● GOAL OF THE EXERCISE
Return all entries precisely as they stand, without the images.

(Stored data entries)
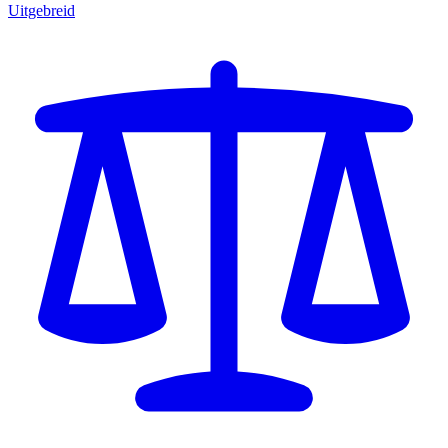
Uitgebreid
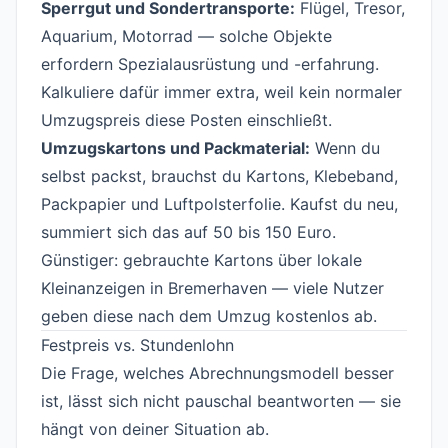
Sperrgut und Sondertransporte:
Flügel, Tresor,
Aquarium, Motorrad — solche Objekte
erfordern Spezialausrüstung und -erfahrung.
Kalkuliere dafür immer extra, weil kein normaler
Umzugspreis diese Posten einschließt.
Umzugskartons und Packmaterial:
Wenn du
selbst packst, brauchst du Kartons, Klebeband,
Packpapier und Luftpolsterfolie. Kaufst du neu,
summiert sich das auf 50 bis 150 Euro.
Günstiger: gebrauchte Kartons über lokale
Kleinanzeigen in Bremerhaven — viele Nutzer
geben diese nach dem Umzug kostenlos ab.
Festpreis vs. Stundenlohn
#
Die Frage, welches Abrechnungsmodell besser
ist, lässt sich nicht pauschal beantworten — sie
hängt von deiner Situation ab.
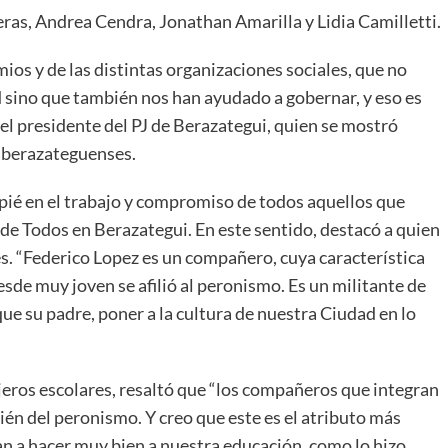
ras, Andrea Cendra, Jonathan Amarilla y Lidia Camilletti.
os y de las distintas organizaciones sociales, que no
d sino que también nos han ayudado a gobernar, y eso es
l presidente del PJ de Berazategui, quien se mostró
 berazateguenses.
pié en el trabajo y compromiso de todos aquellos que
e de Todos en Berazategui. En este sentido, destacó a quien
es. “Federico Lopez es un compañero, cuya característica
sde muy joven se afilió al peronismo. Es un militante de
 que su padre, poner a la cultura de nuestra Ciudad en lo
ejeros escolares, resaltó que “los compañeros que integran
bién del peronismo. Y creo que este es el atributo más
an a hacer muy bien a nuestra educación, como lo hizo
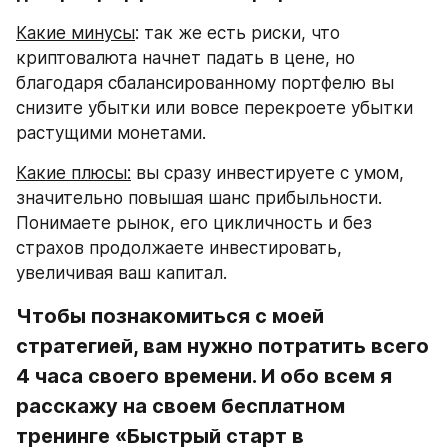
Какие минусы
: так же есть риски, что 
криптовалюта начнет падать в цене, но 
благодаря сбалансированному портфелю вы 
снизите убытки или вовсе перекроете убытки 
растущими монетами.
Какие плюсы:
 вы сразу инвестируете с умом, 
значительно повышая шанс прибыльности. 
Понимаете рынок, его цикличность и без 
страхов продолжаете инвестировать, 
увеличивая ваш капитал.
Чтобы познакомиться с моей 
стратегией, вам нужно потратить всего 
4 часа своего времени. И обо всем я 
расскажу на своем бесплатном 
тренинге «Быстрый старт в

● RESPONSE
Uitgebreid
Sperrgut und Sondertransporte:
Flügel, Tresor,
Aquarium, Motorrad — solche Objekte
erfordern Spezialausrüstung und -erfahrung.
Kalkuliere dafür immer extra, weil kein normaler
Umzugspreis diese Posten einschließt.
Umzugskartons und Packmaterial:
Wenn du
selbst packst, brauchst du Kartons, Klebeband,
Packpapier und Luftpolsterfolie. Kaufst du neu,
summiert sich das auf 50 bis 150 Euro.
Günstiger: gebrauchte Kartons über lokale
Kleinanzeigen in Bremerhaven — viele Nutzer
geben diese nach dem Umzug kostenlos ab.
Festpreis vs. Stundenlohn
#
Die Frage, welches Abrechnungsmodell besser
ist, lässt sich nicht pauschal beantworten — sie
hängt von deiner Situation ab.
ras, Andrea Cendra, Jonathan Amarilla y Lidia Camilletti.
os y de las distintas organizaciones sociales, que no
d sino que también nos han ayudado a gobernar, y eso es
l presidente del PJ de Berazategui, quien se mostró
 berazateguenses.
pié en el trabajo y compromiso de todos aquellos que
e de Todos en Berazategui. En este sentido, destacó a quien
es. “Federico Lopez es un compañero, cuya característica
sde muy joven se afilió al peronismo. Es un militante de
 que su padre, poner a la cultura de nuestra Ciudad en lo
ejeros escolares, resaltó que “los compañeros que integran
bién del peronismo. Y creo que este es el atributo más
an a hacer muy bien a nuestra educación, como lo hizo
Какие минусы
: так же есть риски, что 
криптовалюта начнет падать в цене, но 
благодаря сбалансированному портфелю вы 
снизите убытки или вовсе перекроете убытки 
растущими монетами.
Какие плюсы:
 вы сразу инвестируете с умом, 
значительно повышая шанс прибыльности. 
Понимаете рынок, его цикличность и без 
страхов продолжаете инвестировать, 
увеличивая ваш капитал.
Чтобы познакомиться с моей 
стратегией, вам нужно потратить всего 
4 часа своего времени. И обо всем я 
расскажу на своем бесплатном 
тренинге «Быстрый старт в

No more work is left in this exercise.